The mechanism for hydroxide ion diffusion is less clear with scientists disagreeing over whether it occurs through a 'mirror image' of proton diffusion — where the hydroxide ion is treated as a 'proton hole', a water molecule with a missing proton — or through a model that predicts transport via a species that includes a hydrogen bond donated from the hydroxide ion to an adjacent water molecule. Now Bernd Winter of the Max-Born-Institut für Nichtlineare Optik und Kurzzeitspektroskopie and co-workers in Germany and Sweden have provided spectroscopic evidence1 to support the latter theory.

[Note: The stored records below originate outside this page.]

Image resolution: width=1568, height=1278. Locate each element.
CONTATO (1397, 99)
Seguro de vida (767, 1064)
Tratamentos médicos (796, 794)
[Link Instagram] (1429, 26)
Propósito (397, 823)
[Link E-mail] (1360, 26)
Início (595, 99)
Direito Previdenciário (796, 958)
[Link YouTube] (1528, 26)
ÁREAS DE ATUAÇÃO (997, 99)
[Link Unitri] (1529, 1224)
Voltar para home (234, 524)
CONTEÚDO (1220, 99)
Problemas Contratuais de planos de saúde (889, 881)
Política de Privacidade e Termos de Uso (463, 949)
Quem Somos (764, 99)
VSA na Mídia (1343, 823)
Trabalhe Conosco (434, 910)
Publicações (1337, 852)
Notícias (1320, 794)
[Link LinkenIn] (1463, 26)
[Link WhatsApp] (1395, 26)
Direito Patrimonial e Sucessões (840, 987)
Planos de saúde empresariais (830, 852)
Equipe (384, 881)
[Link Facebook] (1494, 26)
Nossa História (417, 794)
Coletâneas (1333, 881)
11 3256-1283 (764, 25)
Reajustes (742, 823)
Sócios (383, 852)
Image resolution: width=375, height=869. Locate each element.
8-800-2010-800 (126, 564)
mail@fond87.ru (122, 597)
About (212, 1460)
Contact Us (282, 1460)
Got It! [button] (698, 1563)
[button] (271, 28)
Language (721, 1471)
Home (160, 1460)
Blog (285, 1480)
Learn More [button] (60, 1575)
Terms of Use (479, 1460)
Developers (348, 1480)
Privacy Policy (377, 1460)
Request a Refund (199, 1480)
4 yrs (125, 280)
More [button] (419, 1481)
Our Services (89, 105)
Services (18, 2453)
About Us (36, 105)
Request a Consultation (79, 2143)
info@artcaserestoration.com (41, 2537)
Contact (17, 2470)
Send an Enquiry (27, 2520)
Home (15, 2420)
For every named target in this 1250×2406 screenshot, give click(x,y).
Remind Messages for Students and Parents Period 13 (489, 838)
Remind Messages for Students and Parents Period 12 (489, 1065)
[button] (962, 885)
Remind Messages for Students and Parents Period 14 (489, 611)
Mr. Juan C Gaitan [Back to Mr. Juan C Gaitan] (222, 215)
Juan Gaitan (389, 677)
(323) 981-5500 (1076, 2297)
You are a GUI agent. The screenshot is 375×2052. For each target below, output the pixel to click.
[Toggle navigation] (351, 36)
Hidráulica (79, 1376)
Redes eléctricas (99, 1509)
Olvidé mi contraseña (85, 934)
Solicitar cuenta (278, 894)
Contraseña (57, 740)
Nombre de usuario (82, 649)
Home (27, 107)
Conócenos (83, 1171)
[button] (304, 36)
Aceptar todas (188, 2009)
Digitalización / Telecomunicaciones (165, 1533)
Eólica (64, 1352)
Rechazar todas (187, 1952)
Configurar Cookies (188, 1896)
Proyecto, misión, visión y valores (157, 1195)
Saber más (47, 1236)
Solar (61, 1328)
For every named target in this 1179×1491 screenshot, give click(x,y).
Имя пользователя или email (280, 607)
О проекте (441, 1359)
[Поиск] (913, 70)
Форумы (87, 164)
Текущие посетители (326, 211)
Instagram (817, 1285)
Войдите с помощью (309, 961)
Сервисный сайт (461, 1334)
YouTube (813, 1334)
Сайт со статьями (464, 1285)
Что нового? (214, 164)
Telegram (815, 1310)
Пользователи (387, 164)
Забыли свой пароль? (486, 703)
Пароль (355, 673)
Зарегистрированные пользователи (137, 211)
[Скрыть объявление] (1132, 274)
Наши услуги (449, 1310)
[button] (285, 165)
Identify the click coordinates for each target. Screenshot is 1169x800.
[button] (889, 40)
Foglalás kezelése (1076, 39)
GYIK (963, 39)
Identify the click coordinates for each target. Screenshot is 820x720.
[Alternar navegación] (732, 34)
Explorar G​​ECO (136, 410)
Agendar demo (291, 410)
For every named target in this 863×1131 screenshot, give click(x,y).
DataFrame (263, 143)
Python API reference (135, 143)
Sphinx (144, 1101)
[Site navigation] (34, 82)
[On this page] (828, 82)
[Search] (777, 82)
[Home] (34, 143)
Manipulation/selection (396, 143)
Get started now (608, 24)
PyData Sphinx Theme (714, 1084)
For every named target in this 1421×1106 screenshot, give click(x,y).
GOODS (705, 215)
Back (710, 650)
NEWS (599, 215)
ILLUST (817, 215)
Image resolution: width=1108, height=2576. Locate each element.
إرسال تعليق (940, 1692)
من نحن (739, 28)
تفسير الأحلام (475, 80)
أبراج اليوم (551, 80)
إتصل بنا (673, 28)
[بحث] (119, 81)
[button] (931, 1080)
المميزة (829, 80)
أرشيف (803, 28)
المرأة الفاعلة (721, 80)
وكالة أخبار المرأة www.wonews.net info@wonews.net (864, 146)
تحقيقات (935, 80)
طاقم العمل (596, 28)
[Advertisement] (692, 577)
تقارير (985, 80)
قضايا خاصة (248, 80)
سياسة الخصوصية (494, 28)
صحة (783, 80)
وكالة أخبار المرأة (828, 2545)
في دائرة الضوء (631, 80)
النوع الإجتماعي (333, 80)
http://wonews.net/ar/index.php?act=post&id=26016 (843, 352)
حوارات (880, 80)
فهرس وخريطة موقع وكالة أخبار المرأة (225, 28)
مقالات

By measuring the photoelectron spectrum of a hydroxide solution, Winter and colleagues have detected an energy-transfer process called intermolecular Coulombic decay (ICD). This occurs between a molecule that has been ionized by photoelecton emission and a neighbouring molecule — in this case, a hydroxide ion and water, respectively. ICD is not seen in the emission spectrum of the chemically similar fluoride ion, inferring that ICD occurs due to the presence of the hydroxide's hydrogen atom. Winter and co-workers argue that the energy transfer must take place through a hydrogen bond donated from the OH ion to the water molecule, supporting the theory that includes hydroxide hydrogen-bond donation and disagreeing with the 'proton hole' concept.